1.  The carbon value of forests is sky high—and surprisingly cheap. Planting trees is good, but protecting the rich ecosystems of existing forests is better. Researchers at the Cary Institute of Ecosystem Studies calculated that preventing the loss of one hectare of mature forests will typically avoid emissions of about 100 tons of carbon; while tropical reforestation typically sequesters just 3 metric tons of carbon per hectare each year. Forest protection typically has costs only around half those of reforesting a similar area, and comes with knock-on benefits for biodiversity, resilience, and community use. In the absence of local regulations controlling deforestation, carbon credits are a way to give landowners a financial incentive not to clear forests.

2.  The science is good, and getting better. Verra pushed back against some of the research cited by Source Material, claiming that West’s statistical approach did not account for the real-world conditions of the sites in question. Other recent research has found that avoided deforestation programs have, in fact, reduced deforestationand protected sites, particularly with the help of local communities.
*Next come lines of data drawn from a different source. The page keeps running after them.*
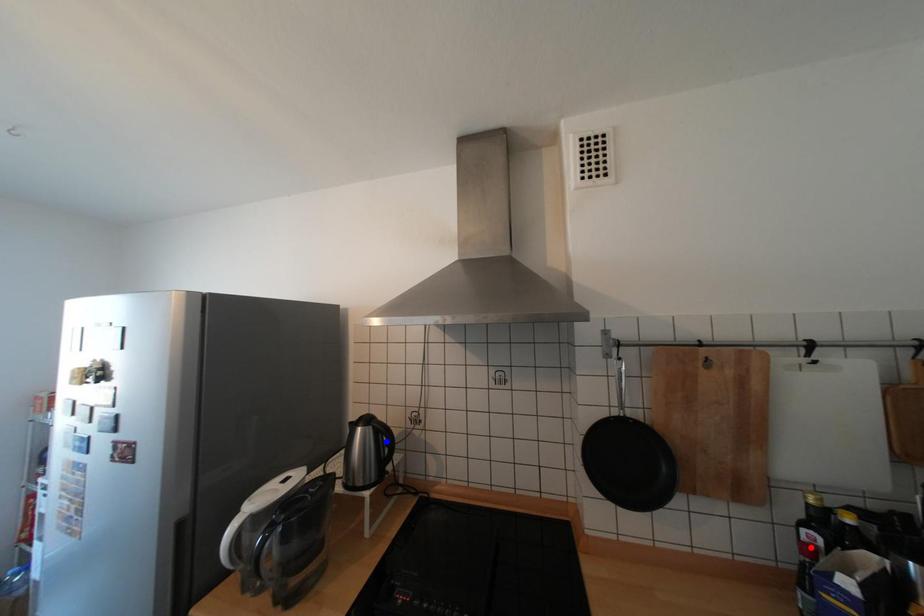 Question: In the image, two points are highlighted. Which point is nearer to the camera? Reply with the corresponding letter.

Choices:
 (A) blue point
 (B) red point

Answer: (B) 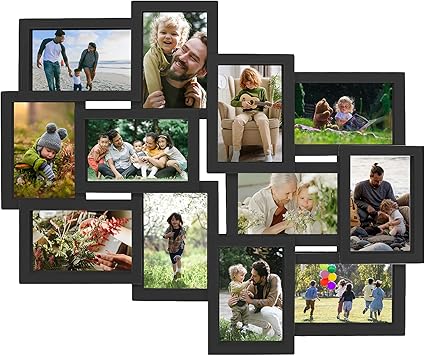 Identify the location of top row of photos. (255, 106), (347, 103), (181, 61), (92, 65). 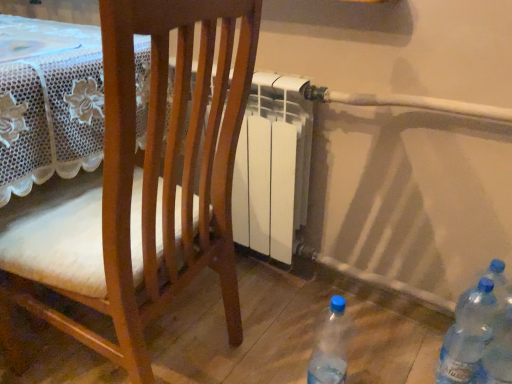 You are a GUI agent. You are given a task and a screenshot of the screen. Output one action in this format:
    pyautogui.click(x=<x>, y=<y>)
    Task: Click on the free spot behind transparent plastic bottles at lower right, placed as the second bottle when sorted from left to right
    
    Given the screenshot: What is the action you would take?
    pyautogui.click(x=410, y=337) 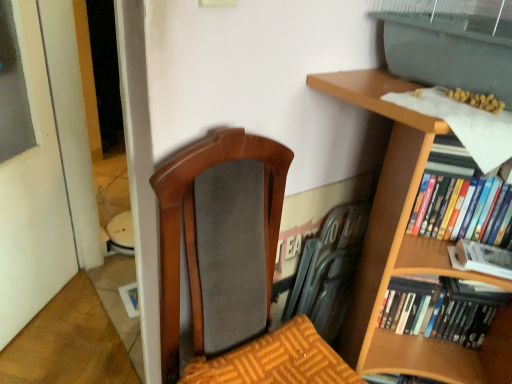 Question: In terms of height, does white matte book at right, positioned as the second book in top-to-bottom order, look taller or shorter compared to matte black swivel chair at center?

Choices:
 (A) short
 (B) tall

Answer: (A)

Question: From the image's perspective, is white matte book at right, positioned as the second book in top-to-bottom order, above or below matte black swivel chair at center?

Choices:
 (A) above
 (B) below

Answer: (B)

Question: Which object is positioned closest to the matte black swivel chair at center?

Choices:
 (A) hardcover books at right, acting as the first book starting from the bottom
 (B) white matte book at right, the second book ordered from the bottom
 (C) hardcover books at right, positioned as the first book in top-to-bottom order

Answer: (A)

Question: Which object is positioned closest to the white matte book at right, positioned as the second book in top-to-bottom order?

Choices:
 (A) matte black swivel chair at center
 (B) hardcover books at right, which is the third book in bottom-to-top order
 (C) hardcover books at right, marked as the third book in a top-to-bottom arrangement

Answer: (B) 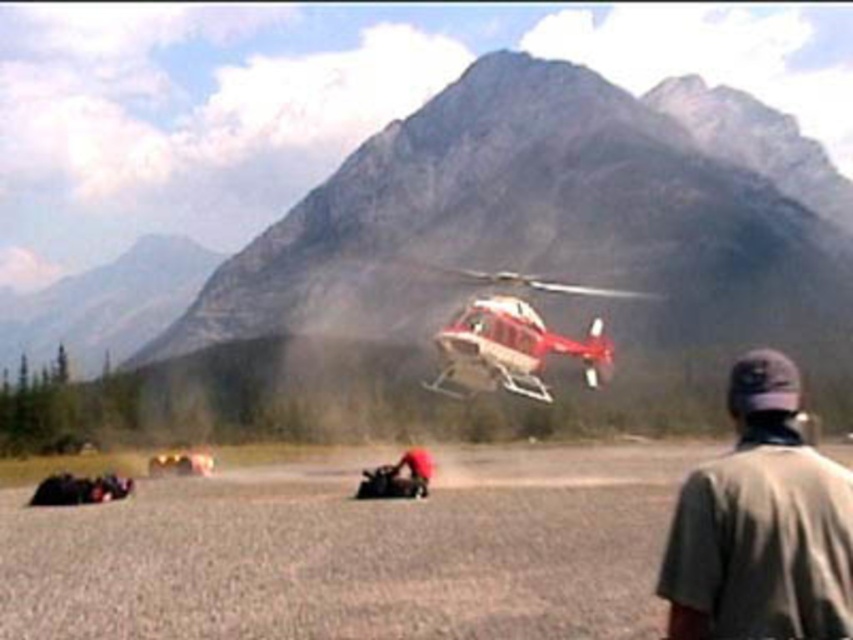 Question: Which point appears closest to the camera in this image?

Choices:
 (A) (753, 369)
 (B) (401, 484)
 (C) (32, 552)

Answer: (A)

Question: Which of the following is the closest to the observer?

Choices:
 (A) (646, 547)
 (B) (486, 74)
 (C) (419, 490)

Answer: (A)

Question: Which of these objects is positioned closest to the brushed metal mountain at upper left?

Choices:
 (A) rugged stone mountain at upper center
 (B) red fabric bag at center
 (C) gray fabric cap at upper right
 (D) red matte helicopter at center

Answer: (A)

Question: Does brown gravel dirt field at center appear over gray fabric cap at upper right?

Choices:
 (A) yes
 (B) no

Answer: (B)

Question: Does gray fabric cap at upper right have a larger size compared to red matte helicopter at center?

Choices:
 (A) yes
 (B) no

Answer: (B)

Question: Does gray fabric cap at upper right appear over red matte helicopter at center?

Choices:
 (A) yes
 (B) no

Answer: (B) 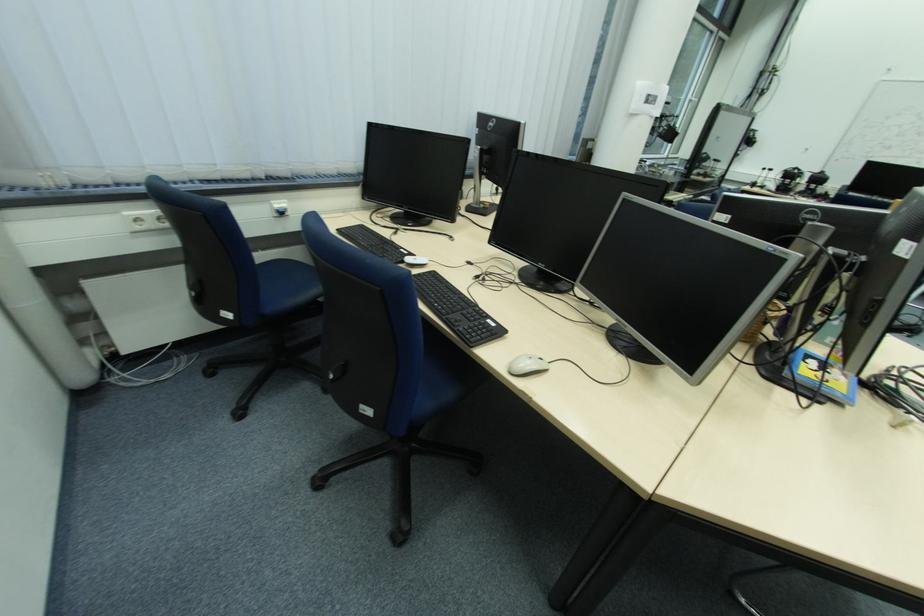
The World Economic Forum recently wrote that it “stands behind the use of demonstrably high-quality forest carbon credits as a crucial tool in the urgent fight against climate change.” And Verra and others noted that nature-based offset methodologies were continually being updated to reflect the latest science.

3.  A nudge to the bottom line. The idea of net zero is well worth keeping, thinks Nicholas Aster of South Pole, a sustainability solutions provider. He writes on LinkedInthat when corporations start thinking about carbon credits, they have to calculate their own carbon footprint, often for the first time. Buying credits then creates costs for the organization that it will naturally want to minimize, by reducing emissions. Finally, the credits themselves will fund worthwhile projects, many of which “have myriad benefits beyond just removing CO2, including economic and social justice issues around the world.” Until governments get their act together and set tough emissions laws, such voluntary projects are all we have, and nearly 90% of businesses see the value of carbon credits in helping them to decarbonize. Whether that’s the start of a virtuous cycle or just more wishful thinking remains to be seen.


• • •

What to Keep An Eye On

1.  The appetite for carbon credits. Trove Research, a data and analysis firm focused on corporate climate action, had previously expected the voluntary carbon market to grow by 40% in 2023. In response to the Source Material story, the company warned: “Be careful what you wish for in criticizing corporate climate action. These capital flows are important and will be needed more than ever going forward.”

2.  The net zero juggernaut. In 2022, a record number of companies, over 1,000 including Sony, DHL, and Delta made their first commitment to setting a net zero target, says Trove. But the number of companies making such commitments also seems to have peaked last summer. Are companies getting serious about the climate in other ways, or is this the beginning of a green backlash?

Growing number of companies with carbon offset commitments

Source: Trove Research


3.  Tracking deforestation from space. Brazil’s satellites showed that deforestation in the Brazilian Amazon has jumped 150% in outgoing president Jair Bolsonaro’s last month in office, December 2022. New satellites and systems are coming online this year—including one (get ready for it) using blockchain technologies.